What the task requires =>
Search the records for the string "solicitação", and show each line where it appears.

── Material supplied

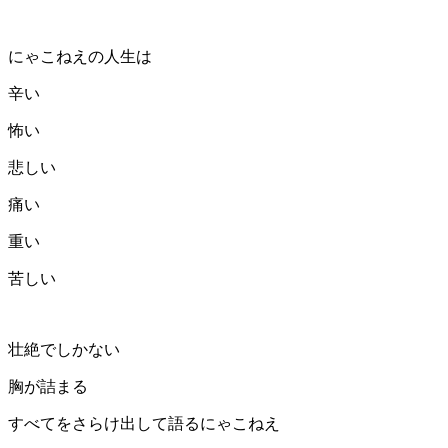
にゃこねえの人生は
辛い
怖い
悲しい
痛い
重い
苦しい
壮絶でしかない
胸が詰まる
すべてをさらけ出して語るにゃこねえ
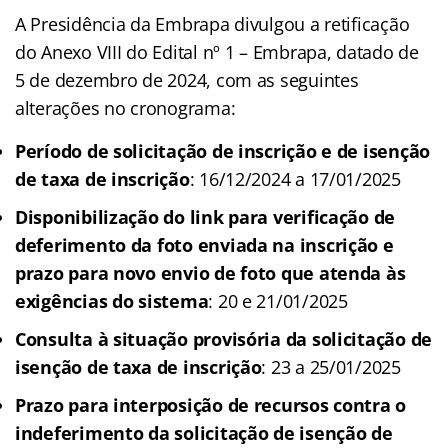
A Presidência da Embrapa divulgou a retificação
do Anexo VIII do Edital nº 1 – Embrapa, datado de
5 de dezembro de 2024, com as seguintes
alterações no cronograma:
Período de solicitação de inscrição e de isenção
de taxa de inscrição
: 16/12/2024 a 17/01/2025
Disponibilização do link para verificação de
deferimento da foto enviada na inscrição e
prazo para novo envio de foto que atenda às
exigências do sistema
: 20 e 21/01/2025
Consulta à situação provisória da solicitação de
isenção de taxa de inscrição
: 23 a 25/01/2025
Prazo para interposição de recursos contra o
indeferimento da solicitação de isenção de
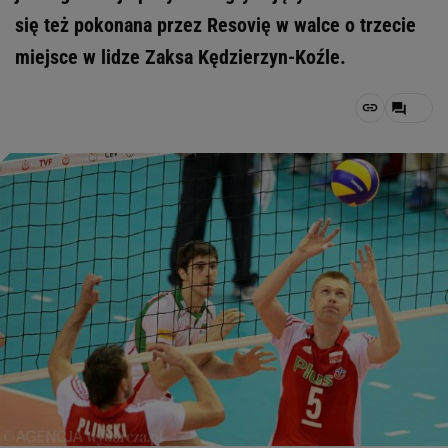
się też pokonana przez Resovię w walce o trzecie
miejsce w lidze Zaksa Kędzierzyn-Koźle.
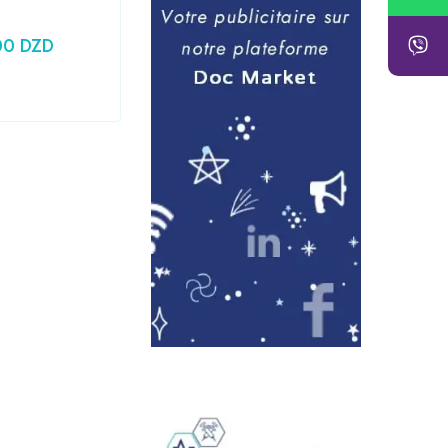
00
DZD
24,79
DZD
Prix HT :
20,83
DZD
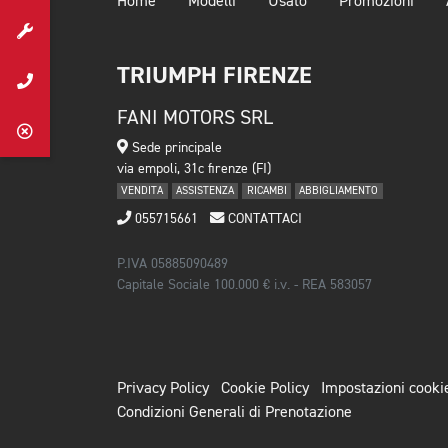
Home
Modelli
Usato
Promozioni
TRIUMPH FIRENZE
FANI MOTORS SRL
Sede principale
via empoli, 31c firenze (FI)
VENDITA
ASSISTENZA
RICAMBI
ABBIGLIAMENTO
055715661
CONTATTACI
P.IVA 05885090489
Capitale Sociale 100.000 € i.v. - REA 583057
Privacy Policy
Cookie Policy
Impostazioni cooki
Condizioni Generali di Prenotazione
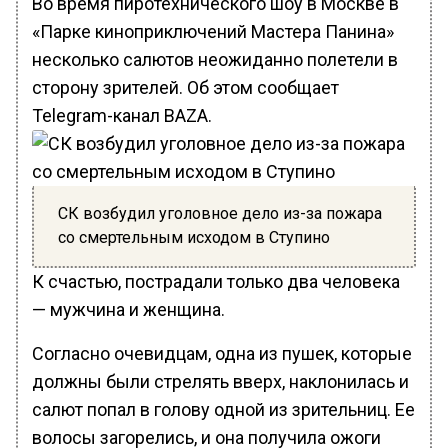
Во время пиротехнического шоу в Москве в
«Парке киноприключений Мастера Панина»
несколько салютов неожиданно полетели в
сторону зрителей. Об этом сообщает
Telegram-канал BAZA.
СК возбудил уголовное дело из-за пожара
со смертельным исходом в Ступино
К счастью, пострадали только два человека
— мужчина и женщина.
Согласно очевидцам, одна из пушек, которые
должны были стрелять вверх, наклонилась и
салют попал в голову одной из зрительниц. Ее
волосы загорелись, и она получила ожоги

────

Response to this task =>
Período de solicitação de inscrição e de isenção
Consulta à situação provisória da solicitação de
indeferimento da solicitação de isenção de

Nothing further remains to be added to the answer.